**Data shown:**
____________________

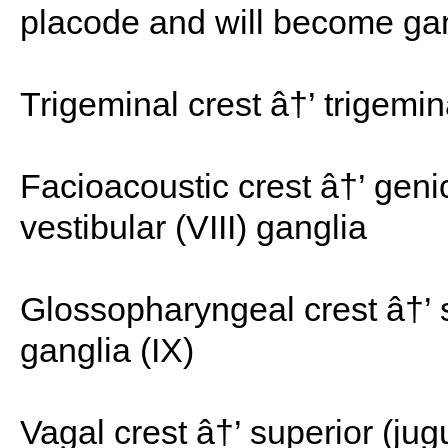
placode and will become gan
Trigeminal crest â†’ trigemin
Facioacoustic crest â†’ genic
vestibular (VIII) ganglia
Glossopharyngeal crest â†’ su
ganglia (IX)
Vagal crest â†’ superior (jug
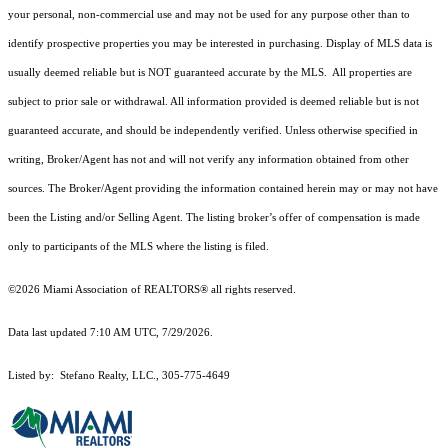
your personal, non-commercial use and may not be used for any purpose other than to
identify prospective properties you may be interested in purchasing. Display of MLS data is
usually deemed reliable but is NOT guaranteed accurate by the MLS. All properties are
subject to prior sale or withdrawal. All information provided is deemed reliable but is not
guaranteed accurate, and should be independently verified. Unless otherwise specified in
writing, Broker/Agent has not and will not verify any information obtained from other
sources. The Broker/Agent providing the information contained herein may or may not have
been the Listing and/or Selling Agent. The listing broker’s offer of compensation is made
only to participants of the MLS where the listing is filed.
©2026 Miami Association of REALTORS® all rights reserved.
Data last updated 7:10 AM UTC, 7/29/2026.
Listed by: Stefano Realty, LLC., 305-775-4649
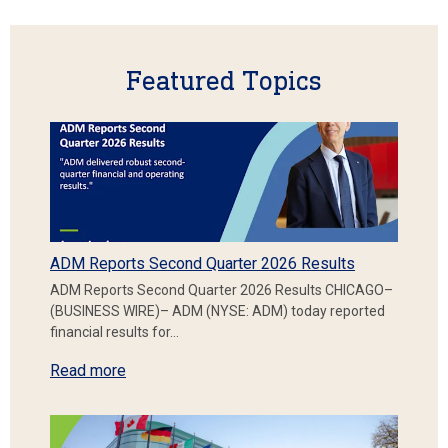
Featured Topics
ADM Reports Second Quarter 2026 Results
ADM Reports Second Quarter 2026 Results CHICAGO–
(BUSINESS WIRE)– ADM (NYSE: ADM) today reported
financial results for…
Read more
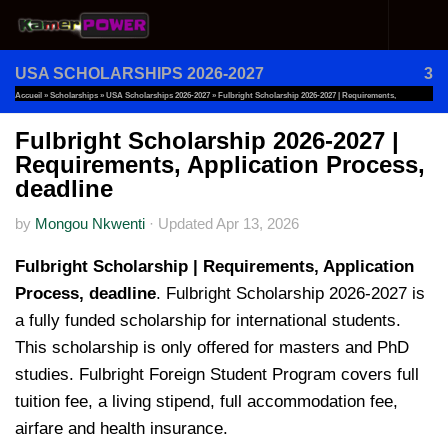
Skip to content
USA SCHOLARSHIPS 2026-2027
3
Accueil
»
Scholarships
»
USA Scholarships 2026-2027
»
Fulbright Scholarship 2026-2027 | Requirements,
Application Process, Deadline
Fulbright Scholarship 2026-2027 |
Requirements, Application Process,
deadline
by
Mongou Nkwenti
·
Updated
Apr 13, 2026
Fulbright Scholarship | Requirements, Application
Process, deadline
. Fulbright Scholarship 2026-2027 is
a fully funded scholarship for international students.
This scholarship is only offered for masters and PhD
studies. Fulbright Foreign Student Program covers full
tuition fee, a living stipend, full accommodation fee,
airfare and health insurance.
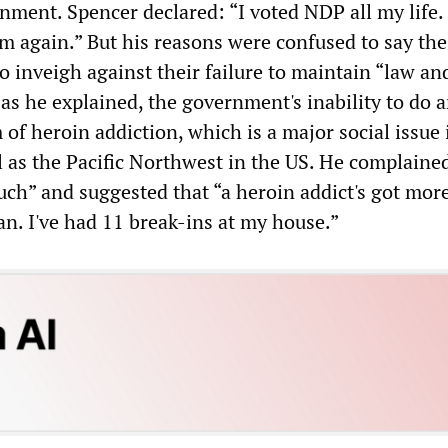
ment. Spencer declared: “I voted NDP all my life. I
m again.” But his reasons were confused to say the 
to inveigh against their failure to maintain “law an
 as he explained, the government's inability to do 
of heroin addiction, which is a major social issue 
l as the Pacific Northwest in the US. He complaine
uch” and suggested that “a heroin addict's got more
n. I've had 11 break-ins at my house.”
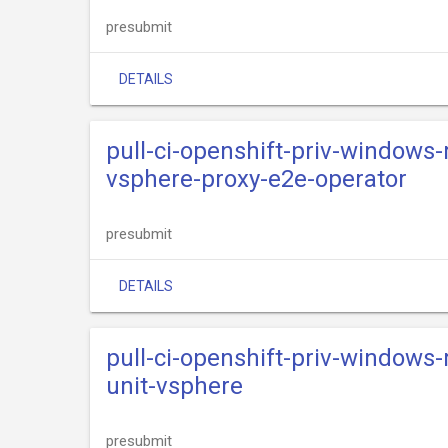
presubmit
DETAILS
pull-ci-openshift-priv-windows
vsphere-proxy-e2e-operator
presubmit
DETAILS
pull-ci-openshift-priv-windows
unit-vsphere
presubmit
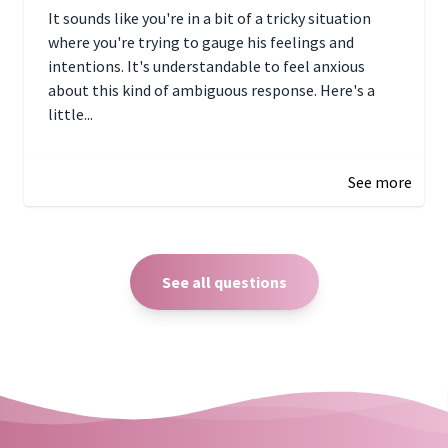
It sounds like you're in a bit of a tricky situation
where you're trying to gauge his feelings and
intentions. It's understandable to feel anxious
about this kind of ambiguous response. Here's a
little...
December 27, 2024 05:18
See more
See all questions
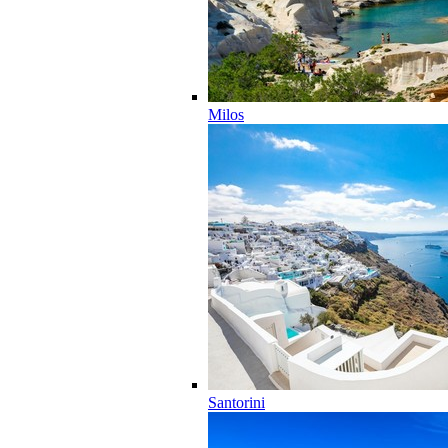
Milos
Santorini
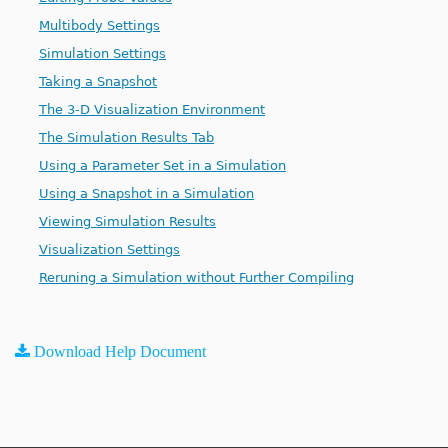
Multibody Settings
Simulation Settings
Taking a Snapshot
The 3-D Visualization Environment
The Simulation Results Tab
Using a Parameter Set in a Simulation
Using a Snapshot in a Simulation
Viewing Simulation Results
Visualization Settings
Reruning a Simulation without Further Compiling
Download Help Document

____________________

**Exercise brief:** Once you have returned the line containing "subject to prior", stop; begin at the first line of the material, keep each line exact, and skip the pictures.

**Exercise result:**
placode and will become gan
Trigeminal crest â†’ trigemin
Facioacoustic crest â†’ genic
vestibular (VIII) ganglia
Glossopharyngeal crest â†’ su
ganglia (IX)
Vagal crest â†’ superior (jug
your personal, non-commercial use and may not be used for any purpose other than to
identify prospective properties you may be interested in purchasing. Display of MLS data is
usually deemed reliable but is NOT guaranteed accurate by the MLS. All properties are
subject to prior sale or withdrawal. All information provided is deemed reliable but is not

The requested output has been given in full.